Saturday, November 21, 2015

c++ hashtable with linked list

C++ hashTable with linked list


Hash table is a data structure that allows use to search, edit, delete data nearlyO(1).
If you do not know what the O(1), it is ok.. keep it in you mind that it is super efficient.

Lets dive in with real example!!

let's say that you have list (you can think it as array).
Every element of this list contain name of person.
If you want to search Jane from the start of the list, you have to check every element.
Above example, we just need to check 100000 names.
Technically, it is quite fast if you are searching for 100000 names.
However, if the each elements contain lots of inforamtion, and the number of element is goes up to extrememly large numer, it is a different story. It wil take mintue, hour or more than that.

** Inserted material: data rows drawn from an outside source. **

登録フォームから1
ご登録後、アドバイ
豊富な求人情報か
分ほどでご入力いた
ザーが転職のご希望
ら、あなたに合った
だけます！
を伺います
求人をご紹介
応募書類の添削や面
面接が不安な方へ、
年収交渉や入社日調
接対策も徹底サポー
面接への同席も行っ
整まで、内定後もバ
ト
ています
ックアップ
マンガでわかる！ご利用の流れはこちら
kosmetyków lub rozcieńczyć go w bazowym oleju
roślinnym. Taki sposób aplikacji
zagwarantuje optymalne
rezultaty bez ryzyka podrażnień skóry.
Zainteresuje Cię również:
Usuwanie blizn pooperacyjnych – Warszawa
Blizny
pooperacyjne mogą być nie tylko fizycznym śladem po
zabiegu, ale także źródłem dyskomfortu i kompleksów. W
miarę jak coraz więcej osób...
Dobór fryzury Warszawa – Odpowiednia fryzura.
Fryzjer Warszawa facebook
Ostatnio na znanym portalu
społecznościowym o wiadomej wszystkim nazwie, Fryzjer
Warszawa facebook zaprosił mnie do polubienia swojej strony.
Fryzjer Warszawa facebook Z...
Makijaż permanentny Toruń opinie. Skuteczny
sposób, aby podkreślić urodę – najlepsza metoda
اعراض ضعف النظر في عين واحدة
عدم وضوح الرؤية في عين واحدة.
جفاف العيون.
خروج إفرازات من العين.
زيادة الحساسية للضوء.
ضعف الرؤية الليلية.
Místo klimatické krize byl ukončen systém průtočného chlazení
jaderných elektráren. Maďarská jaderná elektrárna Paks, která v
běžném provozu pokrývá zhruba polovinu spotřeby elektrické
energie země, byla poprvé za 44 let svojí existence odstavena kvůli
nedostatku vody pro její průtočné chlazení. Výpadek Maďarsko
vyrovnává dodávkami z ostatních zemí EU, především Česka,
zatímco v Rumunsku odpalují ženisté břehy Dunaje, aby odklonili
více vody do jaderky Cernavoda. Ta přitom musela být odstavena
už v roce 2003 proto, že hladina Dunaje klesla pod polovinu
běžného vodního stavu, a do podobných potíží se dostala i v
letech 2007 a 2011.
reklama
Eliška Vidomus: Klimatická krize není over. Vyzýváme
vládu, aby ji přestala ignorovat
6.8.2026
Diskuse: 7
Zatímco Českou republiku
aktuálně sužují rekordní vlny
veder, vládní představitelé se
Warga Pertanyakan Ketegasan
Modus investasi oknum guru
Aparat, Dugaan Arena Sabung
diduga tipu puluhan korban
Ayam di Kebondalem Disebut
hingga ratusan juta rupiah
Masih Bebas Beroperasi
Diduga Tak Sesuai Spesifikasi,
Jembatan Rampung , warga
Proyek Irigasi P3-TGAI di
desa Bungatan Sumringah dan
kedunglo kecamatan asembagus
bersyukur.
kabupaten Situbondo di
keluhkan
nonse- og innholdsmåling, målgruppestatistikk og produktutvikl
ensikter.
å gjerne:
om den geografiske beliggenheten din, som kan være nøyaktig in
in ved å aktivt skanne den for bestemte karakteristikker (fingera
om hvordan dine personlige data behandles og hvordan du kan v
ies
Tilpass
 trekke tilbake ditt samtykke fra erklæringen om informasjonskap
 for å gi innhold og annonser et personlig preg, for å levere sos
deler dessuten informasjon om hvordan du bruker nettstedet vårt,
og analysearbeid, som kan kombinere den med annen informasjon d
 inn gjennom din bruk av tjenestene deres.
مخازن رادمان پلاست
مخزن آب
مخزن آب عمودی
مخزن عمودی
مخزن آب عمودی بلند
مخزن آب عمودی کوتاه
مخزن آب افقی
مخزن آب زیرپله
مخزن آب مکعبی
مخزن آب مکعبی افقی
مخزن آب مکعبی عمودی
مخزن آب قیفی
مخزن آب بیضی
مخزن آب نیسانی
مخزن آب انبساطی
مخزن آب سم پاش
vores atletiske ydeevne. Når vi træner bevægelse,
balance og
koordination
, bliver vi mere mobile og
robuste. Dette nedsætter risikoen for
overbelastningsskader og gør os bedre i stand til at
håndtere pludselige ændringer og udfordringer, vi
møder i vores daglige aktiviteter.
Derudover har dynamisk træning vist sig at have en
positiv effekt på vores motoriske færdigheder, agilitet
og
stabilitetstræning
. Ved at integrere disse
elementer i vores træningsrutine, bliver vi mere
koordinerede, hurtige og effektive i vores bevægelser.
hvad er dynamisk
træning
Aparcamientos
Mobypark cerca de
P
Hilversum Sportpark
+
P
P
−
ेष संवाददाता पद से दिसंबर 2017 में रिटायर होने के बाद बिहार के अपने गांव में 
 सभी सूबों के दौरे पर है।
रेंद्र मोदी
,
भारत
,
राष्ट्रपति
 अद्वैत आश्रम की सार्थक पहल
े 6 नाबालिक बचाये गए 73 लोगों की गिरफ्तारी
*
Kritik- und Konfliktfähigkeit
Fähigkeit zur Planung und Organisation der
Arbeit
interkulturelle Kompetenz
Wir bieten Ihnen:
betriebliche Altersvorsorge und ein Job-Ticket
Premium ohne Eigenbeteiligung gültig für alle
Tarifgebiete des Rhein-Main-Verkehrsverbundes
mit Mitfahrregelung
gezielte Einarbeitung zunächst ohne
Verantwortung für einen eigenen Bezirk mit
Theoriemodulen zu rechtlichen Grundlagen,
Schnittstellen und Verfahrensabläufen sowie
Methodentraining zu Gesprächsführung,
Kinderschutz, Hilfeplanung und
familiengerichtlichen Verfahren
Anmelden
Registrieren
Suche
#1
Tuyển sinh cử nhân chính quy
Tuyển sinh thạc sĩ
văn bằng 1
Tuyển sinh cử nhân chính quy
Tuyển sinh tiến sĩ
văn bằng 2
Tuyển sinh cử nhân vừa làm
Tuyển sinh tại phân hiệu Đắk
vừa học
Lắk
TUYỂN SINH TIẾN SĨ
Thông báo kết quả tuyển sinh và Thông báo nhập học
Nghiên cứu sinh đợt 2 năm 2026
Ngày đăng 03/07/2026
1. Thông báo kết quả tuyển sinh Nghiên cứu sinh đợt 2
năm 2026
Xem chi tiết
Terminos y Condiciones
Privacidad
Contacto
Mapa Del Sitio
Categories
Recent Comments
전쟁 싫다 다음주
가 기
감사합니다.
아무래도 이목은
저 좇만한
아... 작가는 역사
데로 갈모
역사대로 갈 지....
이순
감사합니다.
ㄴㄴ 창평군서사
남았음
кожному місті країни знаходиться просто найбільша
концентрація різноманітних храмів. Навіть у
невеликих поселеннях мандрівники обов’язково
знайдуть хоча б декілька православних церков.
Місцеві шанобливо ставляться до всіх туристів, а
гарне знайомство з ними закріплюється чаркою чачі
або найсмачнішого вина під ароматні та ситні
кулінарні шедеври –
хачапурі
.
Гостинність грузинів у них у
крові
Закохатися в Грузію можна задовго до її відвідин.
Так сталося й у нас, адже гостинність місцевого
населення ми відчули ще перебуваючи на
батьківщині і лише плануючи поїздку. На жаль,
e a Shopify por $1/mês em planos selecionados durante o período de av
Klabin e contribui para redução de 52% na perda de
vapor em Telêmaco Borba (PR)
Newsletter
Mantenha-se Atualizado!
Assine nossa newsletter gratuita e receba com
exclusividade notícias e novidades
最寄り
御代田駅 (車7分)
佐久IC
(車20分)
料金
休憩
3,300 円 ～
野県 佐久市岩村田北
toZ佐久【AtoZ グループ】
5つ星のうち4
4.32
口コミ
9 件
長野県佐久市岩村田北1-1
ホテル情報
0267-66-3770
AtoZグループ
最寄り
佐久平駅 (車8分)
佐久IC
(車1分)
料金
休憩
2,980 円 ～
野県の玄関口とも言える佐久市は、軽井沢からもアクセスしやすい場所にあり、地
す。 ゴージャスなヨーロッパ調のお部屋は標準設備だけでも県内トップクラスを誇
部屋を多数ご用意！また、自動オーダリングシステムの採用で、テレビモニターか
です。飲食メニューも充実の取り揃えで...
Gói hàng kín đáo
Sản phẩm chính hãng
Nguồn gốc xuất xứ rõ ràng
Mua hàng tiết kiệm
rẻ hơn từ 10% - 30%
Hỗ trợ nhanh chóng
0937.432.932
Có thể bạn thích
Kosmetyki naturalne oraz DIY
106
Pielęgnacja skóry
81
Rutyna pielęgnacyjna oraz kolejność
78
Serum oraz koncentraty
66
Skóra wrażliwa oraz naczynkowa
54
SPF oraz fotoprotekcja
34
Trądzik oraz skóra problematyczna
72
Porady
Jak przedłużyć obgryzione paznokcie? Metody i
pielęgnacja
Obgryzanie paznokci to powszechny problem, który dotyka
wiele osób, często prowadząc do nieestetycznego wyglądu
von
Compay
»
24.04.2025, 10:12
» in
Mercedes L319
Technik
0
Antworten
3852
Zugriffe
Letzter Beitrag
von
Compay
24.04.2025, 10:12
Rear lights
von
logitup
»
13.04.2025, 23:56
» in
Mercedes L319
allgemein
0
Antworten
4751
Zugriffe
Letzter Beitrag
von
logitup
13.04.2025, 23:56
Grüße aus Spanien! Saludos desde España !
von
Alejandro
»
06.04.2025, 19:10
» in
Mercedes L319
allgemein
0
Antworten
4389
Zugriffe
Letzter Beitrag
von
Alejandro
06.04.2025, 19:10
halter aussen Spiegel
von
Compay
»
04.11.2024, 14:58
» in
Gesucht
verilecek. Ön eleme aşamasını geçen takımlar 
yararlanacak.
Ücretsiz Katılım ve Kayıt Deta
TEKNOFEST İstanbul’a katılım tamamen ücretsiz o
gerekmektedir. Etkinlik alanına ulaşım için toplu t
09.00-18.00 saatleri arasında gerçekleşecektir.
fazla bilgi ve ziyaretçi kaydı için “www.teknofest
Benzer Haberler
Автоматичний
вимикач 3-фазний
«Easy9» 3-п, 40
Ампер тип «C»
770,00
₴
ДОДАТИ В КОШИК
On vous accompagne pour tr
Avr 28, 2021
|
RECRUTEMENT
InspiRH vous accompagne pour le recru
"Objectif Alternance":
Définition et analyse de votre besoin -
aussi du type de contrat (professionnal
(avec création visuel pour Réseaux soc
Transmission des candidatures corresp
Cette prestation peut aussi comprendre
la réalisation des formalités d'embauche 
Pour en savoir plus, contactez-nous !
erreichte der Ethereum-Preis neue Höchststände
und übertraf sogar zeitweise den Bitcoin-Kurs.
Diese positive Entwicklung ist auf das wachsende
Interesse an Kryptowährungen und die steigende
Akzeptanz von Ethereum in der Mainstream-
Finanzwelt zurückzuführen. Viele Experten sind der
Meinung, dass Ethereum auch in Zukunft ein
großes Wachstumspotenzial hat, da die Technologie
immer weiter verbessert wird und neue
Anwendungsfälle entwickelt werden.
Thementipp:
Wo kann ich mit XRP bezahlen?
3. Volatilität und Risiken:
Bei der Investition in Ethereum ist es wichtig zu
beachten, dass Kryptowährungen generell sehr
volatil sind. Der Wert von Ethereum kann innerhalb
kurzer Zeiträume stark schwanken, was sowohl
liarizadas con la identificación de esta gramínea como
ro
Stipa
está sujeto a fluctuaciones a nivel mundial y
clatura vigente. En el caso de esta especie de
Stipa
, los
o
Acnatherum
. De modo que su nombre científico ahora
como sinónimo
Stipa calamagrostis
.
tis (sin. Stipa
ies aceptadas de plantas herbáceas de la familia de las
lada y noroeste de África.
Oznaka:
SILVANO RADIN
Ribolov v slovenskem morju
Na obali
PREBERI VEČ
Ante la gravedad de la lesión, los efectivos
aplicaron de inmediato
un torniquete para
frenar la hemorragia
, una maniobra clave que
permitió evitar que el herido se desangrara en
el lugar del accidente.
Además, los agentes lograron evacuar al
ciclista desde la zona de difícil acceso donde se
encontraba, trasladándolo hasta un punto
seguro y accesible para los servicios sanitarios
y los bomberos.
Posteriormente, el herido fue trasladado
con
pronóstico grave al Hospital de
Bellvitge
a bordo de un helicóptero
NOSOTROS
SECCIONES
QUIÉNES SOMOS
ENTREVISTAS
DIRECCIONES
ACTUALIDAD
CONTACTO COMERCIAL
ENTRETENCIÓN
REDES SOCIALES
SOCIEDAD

Let's look at the following.




This time, before we put names in the list, we use a function called hash function.
What the function does is that it takes name as input and return integer number.
This number is going to be the index of name in the list.

If we use this way, search can be done extremely fast!!

How?
If you want to know whether "john" is in the list, you can use hash function to the name. You will get the index, and you will get the result instantly, without looking at other names in the list.

It does not matter how many elements are in the list, you will get what you want from the list instantly

However, this hashfunction has problem...


The above example show that two different name ends with same index number.
If your list can handle onely one name, you are in trouble...
This is called hash collision.

There are severy way to avoid this.

My way is using linked list

There are different implimenation in using hash function with linked list.
My way is following...
    1) The very first element of list is empty
    2) get the hash val
    3) use hash val as index of list
    4) make linked list.

This way, it is not O(1)... but it is still close to O(1).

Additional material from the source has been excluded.